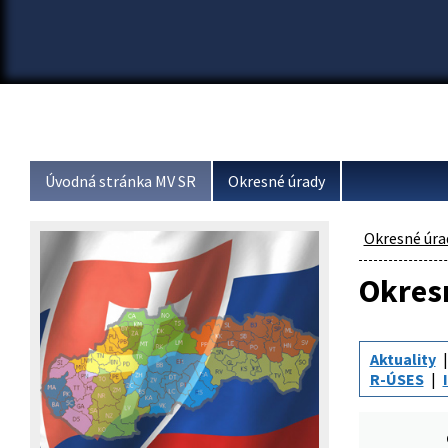
Úvodná stránka MV SR
Okresné úrady
Okresné úra
Okresn
Aktuality
R-ÚSES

» Directions for this task:
Each line above gets copied exactly; leave the pictures out.

» Answer:
Úvodná stránka MV SR
Okresné úrady
Okresné úra
Okresn
Aktuality
R-ÚSES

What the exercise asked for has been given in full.